How Kurt Cobain Turned Desperation into ‘Something in the Way,’ Nevermind’s Most Complicated Track

How Kurt Cobain Turned Desperation into ‘Something in the Way,’ Nevermind’s Most Complicated Track

“Something in the Way” blended Cobain’s sentiments with fiction to become one of Nirvana’s most introspective songs.

Nevermind (1991), acclaimed album by Nirvanahas hits like “Smells Like Teen Spirit” It is “come as you are,” but none of these tracks brought as much difficulty during recording as “Something in the Way.”

Kurt Cobain, who died exactly 29 years ago, on April 5, 1994, wrote the track in 1990 – months before studio work on the album began. His inspiration was his own months of despair and melancholy that he experienced around 1985, when he slept anywhere he could find – in the local bookstore, hospital waiting rooms and even on friends’ porches, as described by Ultimate Classic Rock.

The vocalist and guitarist also spent a fair amount of time under a bridge on the Wishkah River, but he never actually spent the night there, contrary to rumors that circulated during the band’s rise.

“I imagined what it would be like if I was living under the bridge and dying of AIDS. I couldn’t move, I was like a person on the street. That was the kind of fantasy behind it,” cobain explained about “Something in the Way.”

“Under the bridge / There’s already one more leak / And the animals I caught / They’ve all become my pets / And I’m living on grass / And on drops that come down from the ceiling / But it’s okay to eat fish / After all, they don’t has feelings,” say the first lines of the song.

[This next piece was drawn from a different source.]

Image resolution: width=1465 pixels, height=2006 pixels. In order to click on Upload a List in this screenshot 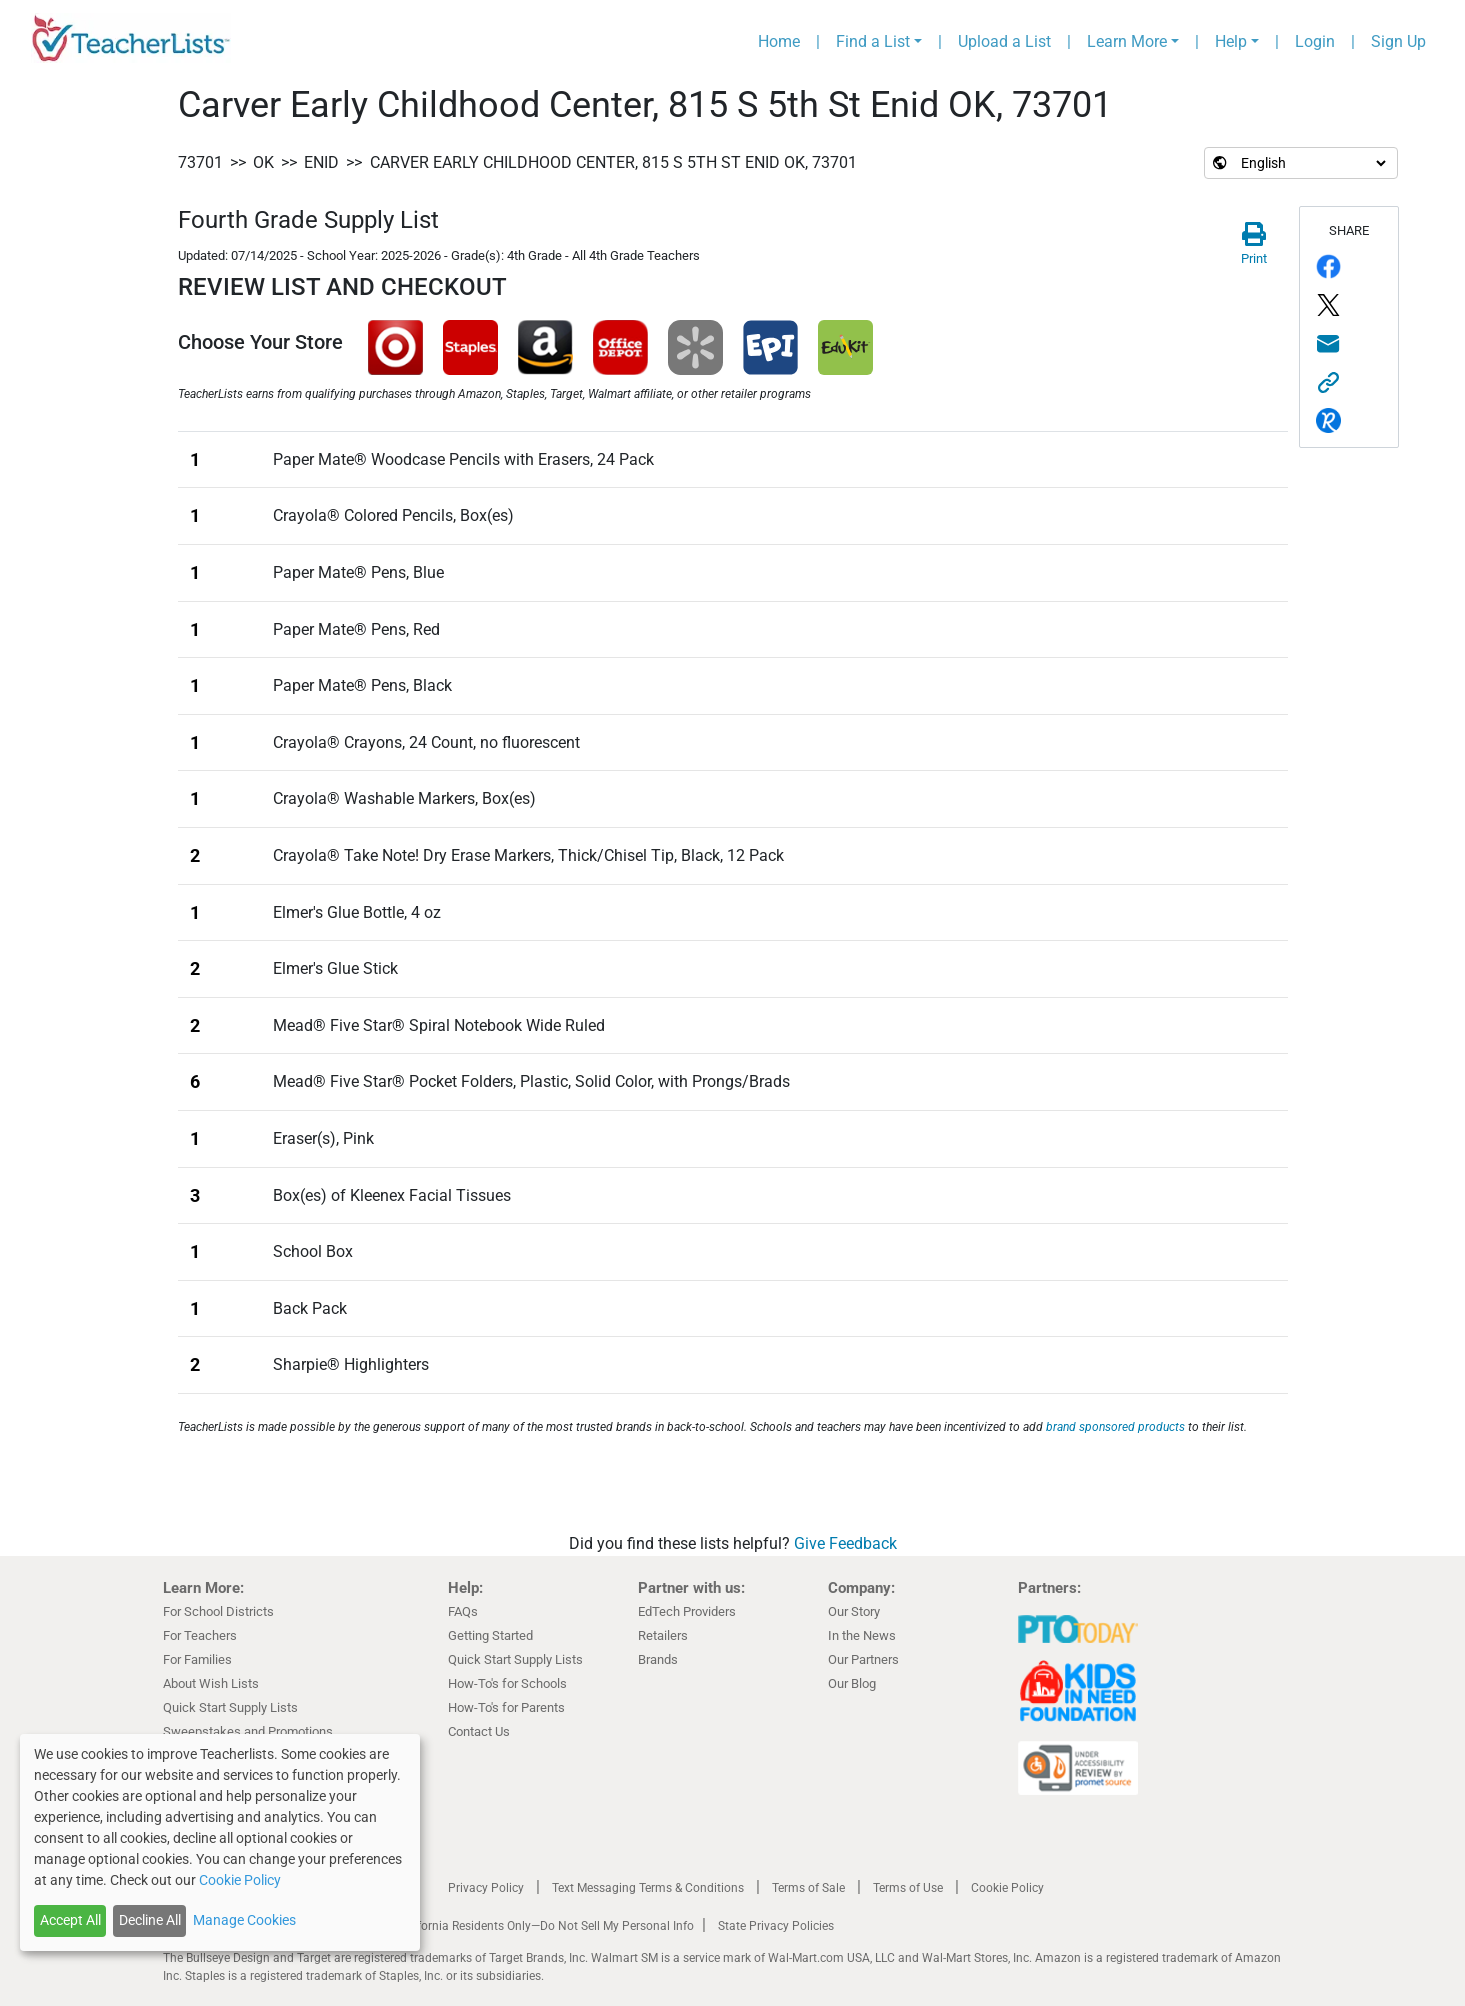, I will do `click(1004, 41)`.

Capture the melancholy of “Something in the Way” in the studio was not a simple task. Dave Grohl, Krist Novoselic and the producer Butch Vig tried to bring the idea of Kurt for the dynamics of the band. After trying to record with different arrangements without success, the vocalist went to the control room and played alone, with an acoustic guitar.

“He played his five-string acoustic guitar, which he never tuned, but it had a unique sound, almost like a ukulele. It gave it so much personality. He sang in a whisper, you could hear a pin drop. I unplugged the phone, turned off the air. -conditioning, I positioned the microphones, and he recorded it right there. There were three takes on the couch in the control room,” vig stated in the book Classic Rock Albums: Nirvana – Nevermind.